Personal information
- Born: 1 September 1998 (age 27)

Sport
- Sport: Athletics
- Event(s): Long-distance running, Cross country running

Achievements and titles
- Personal best(s): 1500m: 3:45.95 (Belfast, 2024) Mile: 3:59.51 (Stirling, 2024) 5000m: 13:27.81 (Dublin, 2023 10000m 28:04.29 (Azusa, 2023) Indoors 3000m: 7:50.09 (Boston, 2025) 5000m: 13:28.29 (Boston, 2025)

Medal record
Men's athletics
Representing Ireland
European Cross Country Championships
| Silver medal – second place | 2025 Lagoa | Team |

= Cormac Dalton =

Irish long-distance runner

Cormac Dalton (born 1 September 1998) is an Irish long-distance and cross country runner.

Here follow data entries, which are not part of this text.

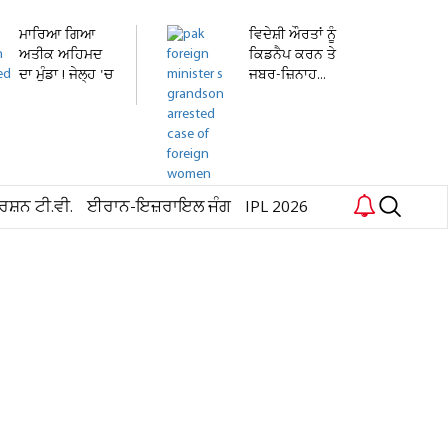
ਮਾਰਿਆ ਗਿਆ
ਵਿਦੇਸ਼ੀ ਔਰਤਾਂ ਨੂੰ
ਅਤੀਕ ਅਹਿਮਦ
ਕਿਡਨੈਪ ਕਰਨ ਤੇ
ਦਾ ਮੁੰਡਾ ! ਜੇਲ੍ਹ 'ਚ
ਜਬਰ-ਜ਼ਿਨਾਹ...
ਬੰਦ...
ਰਸ਼ਨ ਟੀ.ਵੀ.
ਈਰਾਨ-ਇਜ਼ਰਾਇਲ ਜੰਗ
IPL 2026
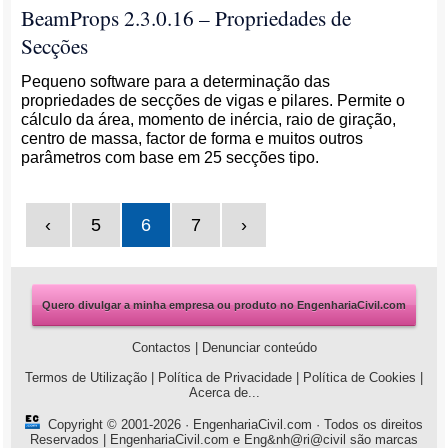
BeamProps 2.3.0.16 – Propriedades de
Secções
Pequeno software para a determinação das
propriedades de secções de vigas e pilares. Permite o
cálculo da área, momento de inércia, raio de giração,
centro de massa, factor de forma e muitos outros
parâmetros com base em 25 secções tipo.
‹
5
6
7
›
Quero divulgar a minha empresa ou produto no EngenhariaCivil.com
Contactos
|
Denunciar conteúdo
Termos de Utilização
|
Política de Privacidade
|
Política de Cookies
|
Acerca de...
Copyright © 2001-2026 ·
EngenhariaCivil.com
· Todos os direitos
Reservados | EngenhariaCivil.com e Eng&nh@ri@civil são marcas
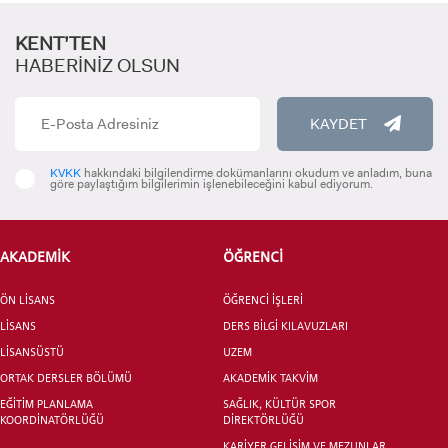
KENT’TEN
HABERİNİZ OLSUN
KAYDET
ADAY ÖĞRENCİ
KVKK
hakkındaki bilgilendirme dokümanlarını okudum ve anladım, buna
göre paylaştığım bilgilerimin işlenebileceğini kabul ediyorum.
AKADEMİK
ÖĞRENCİ
ÖN LİSANS
ÖĞRENCİ İŞLERİ
INTERNATIONAL
LİSANS
DERS BİLGİ KILAVUZLARI
STUDENT
LİSANSÜSTÜ
UZEM
ORTAK DERSLER BÖLÜMÜ
AKADEMİK TAKVİM
EĞİTİM PLANLAMA
SAĞLIK, KÜLTÜR SPOR
KOORDİNATÖRLÜĞÜ
DİREKTÖRLÜĞÜ
KARİYER GELİŞİM VE MEZUNLAR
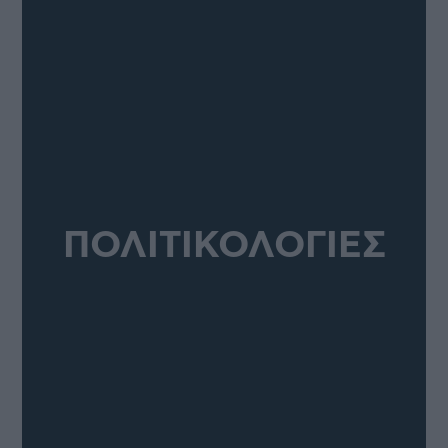
ΠΟΛΙΤΙΚΟΛΟΓΙΕΣ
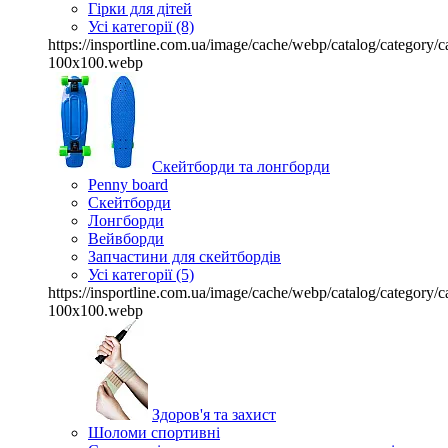
Гірки для дітей
Усі категорії (8)
https://insportline.com.ua/image/cache/webp/catalog/categor
100x100.webp
Скейтборди та лонгборди
Penny board
Скейтборди
Лонгборди
Вейвборди
Запчастини для скейтбордів
Усі категорії (5)
https://insportline.com.ua/image/cache/webp/catalog/categor
100x100.webp
Здоров'я та захист
Шоломи спортивні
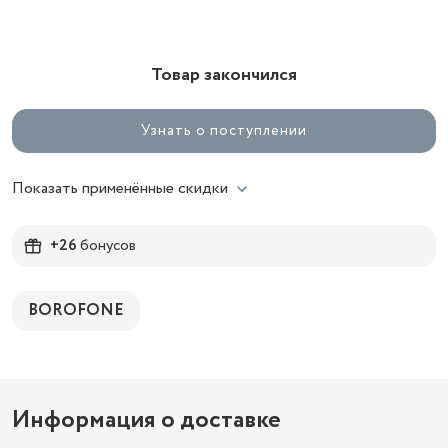
Товар закончился
Узнать о поступлении
Показать применённые скидки
+26
бонусов
BOROFONE
Информация о доставке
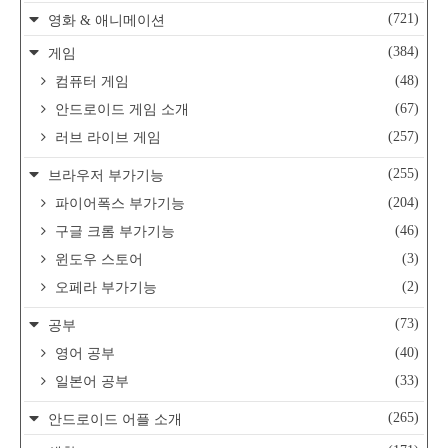
(721)
영화 & 애니메이션
(384)
게임
(48)
컴퓨터 게임
(67)
안드로이드 게임 소개
(257)
러브 라이브 게임
(255)
브라우저 부가기능
(204)
파이어폭스 부가기능
(46)
구글 크롬 부가기능
(3)
윈도우 스토어
(2)
오페라 부가기능
(73)
공부
(40)
영어 공부
(33)
일본어 공부
(265)
안드로이드 어플 소개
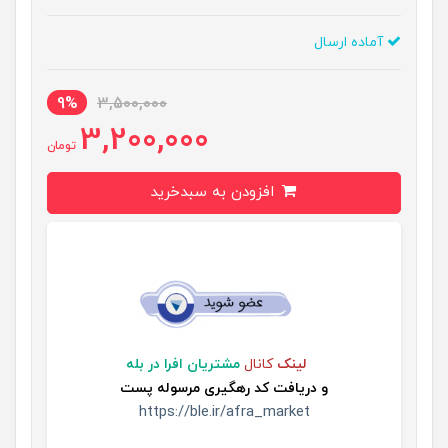
آماده ارسال
9%
3,500,000
3,200,000
تومان
افزودن به سبدخرید
لینک
کانال
مشتریان افرا در بله
و
دریافت کد رهگیری مرسوله پست
https://ble.ir/afra_market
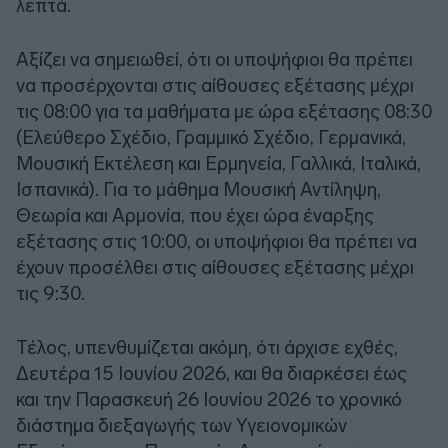
λεπτά.
Αξίζει να σημειωθεί, ότι οι υποψήφιοι θα πρέπει
να προσέρχονται στις αίθουσες εξέτασης μέχρι
τις 08:00 για τα μαθήματα με ώρα εξέτασης 08:30
(Ελεύθερο Σχέδιο, Γραμμικό Σχέδιο, Γερμανικά,
Μουσική Εκτέλεση και Ερμηνεία, Γαλλικά, Ιταλικά,
Ισπανικά). Για το μάθημα Μουσική Αντίληψη,
Θεωρία και Αρμονία, που έχει ώρα έναρξης
εξέτασης στις 10:00, οι υποψήφιοι θα πρέπει να
έχουν προσέλθει στις αίθουσες εξέτασης μέχρι
τις 9:30.
Τέλος, υπενθυμίζεται ακόμη, ότι άρχισε εχθές,
Δευτέρα 15 Ιουνίου 2026, και θα διαρκέσει έως
και την Παρασκευή 26 Ιουνίου 2026 το χρονικό
διάστημα διεξαγωγής των Υγειονομικών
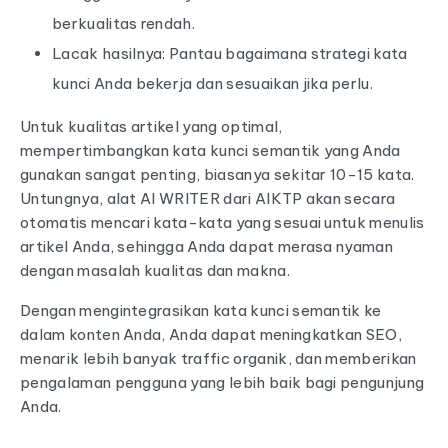
berkualitas rendah.
Lacak hasilnya: Pantau bagaimana strategi kata
kunci Anda bekerja dan sesuaikan jika perlu.
Untuk kualitas artikel yang optimal,
mempertimbangkan kata kunci semantik yang Anda
gunakan sangat penting, biasanya sekitar 10-15 kata.
Untungnya, alat AI WRITER dari AIKTP akan secara
otomatis mencari kata-kata yang sesuai untuk menulis
artikel Anda, sehingga Anda dapat merasa nyaman
dengan masalah kualitas dan makna.
Dengan mengintegrasikan kata kunci semantik ke
dalam konten Anda, Anda dapat meningkatkan SEO,
menarik lebih banyak traffic organik, dan memberikan
pengalaman pengguna yang lebih baik bagi pengunjung
Anda.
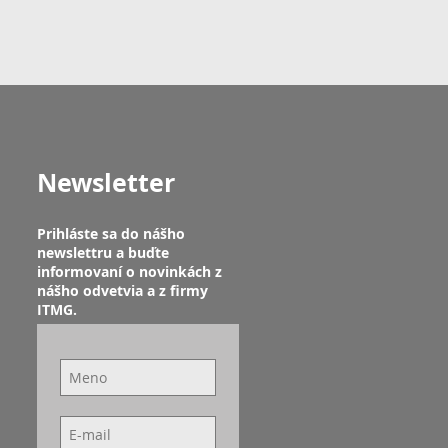
Newsletter
Prihláste sa do nášho
newslettru a buďte
informovaní o novinkách z
nášho odvetvia a z firmy
ITMG.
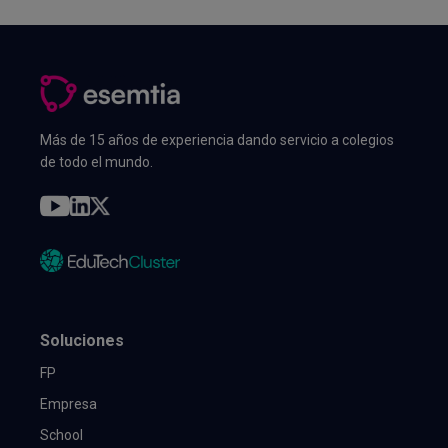
Más de 15 años de experiencia dando servicio a colegios
de todo el mundo.
Soluciones
FP
Empresa
School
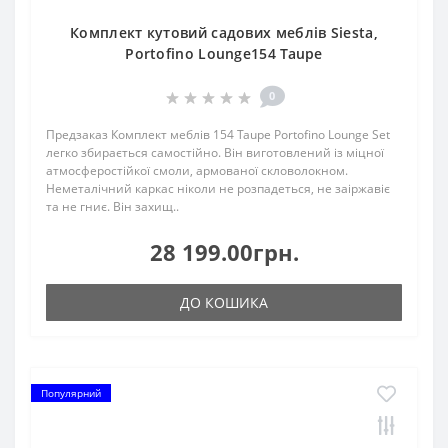
Комплект кутовий садових меблів Siesta,
Portofino Lounge154 Taupe
0
Предзаказ Комплект меблів 154 Taupe Portofino Lounge Set
легко збирається самостійно. Він виготовлений із міцної
атмосферостійкої смоли, армованої скловолокном.
Неметалічний каркас ніколи не розпадеться, не заіржавіє
та не гниє. Він захищ..
28 199.00грн.
ДО КОШИКА
Популярний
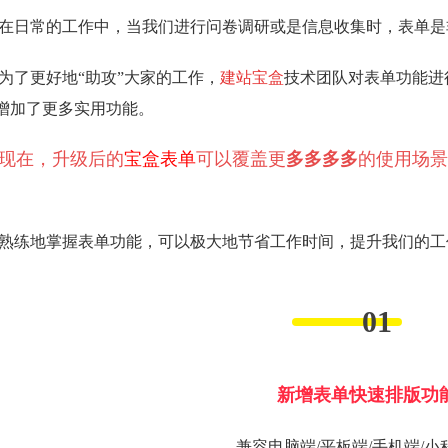
在日常的工作中，当我们进行问卷调研或是信息收集时，表单是
为了更好地“助攻”大家的工作，
建站宝盒
技术团队对表单功能进
增加了更多实用功能。
现在，升级后的
宝盒表单
可以覆盖更
多
多
多
多
的使用场景
熟练地掌握表单功能，可以极大地节省工作时间，提升我们的工
01
新增表单快速排版功
兼容电脑端/平板端/手机端/小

==Early and personal life==
He was born in Lynn, Mullingar in County Westmeath into a family of runners. His mother Amanda won the Irish schools cross country title in the 1980s, and his grandfather was a Leinster champion runner. He became a member of the Mullingar Harriers athletics club at the age of nine years-old. He attended Gainstown primary school prior to graduating with a degree in biotechnology from Dublin City University. Following that, he completed a Masters in business at the University of Tulsa in Oklahoma.

==Career==
He won the 2023 Irish National Cross Country Championships in Gowran, Kilkenny in November 2023, in a race competed in extreme muddy conditions. He finished eighth overall at the 2023 European Cross Country Championships in Brussels in December 2023, leading the Irish men to a fourth place team finish.

He competed at the 2024 European Athletics Championships in Rome in June 2024, over 10,000 metres. In August 2024, he ran his first sub-4 minute mile, running 3:59.51 at the Monument Mile Classic in Stirling. He finished third in the Irish Cross Country Championships in November 2024. He was the leading Irishman at the 2024 European Cross Country Championships in Antalya, finishing in 21st place as the Irish team finished eighth overall.

On 14 February 2025, he ran a personal best 13:28.29 over 5000 metres indoors at the BU David Hemery Valentine Invitational, to move to fourth-place on the Irish all-time indoor list. Dalton placed third behind Brian Fay and Nick Griggs at the Irish National Cross Country Championships held in Derry on 23 November 2025. Dalton helped the Irish men’s team to a silver medal at the 2025 European Cross Country Championships in Lagoa, Portugal on 14 December 2025, placing eleventh overall in the men's individual race, the third Irishman home after Jack O'Leary and Brian Fay.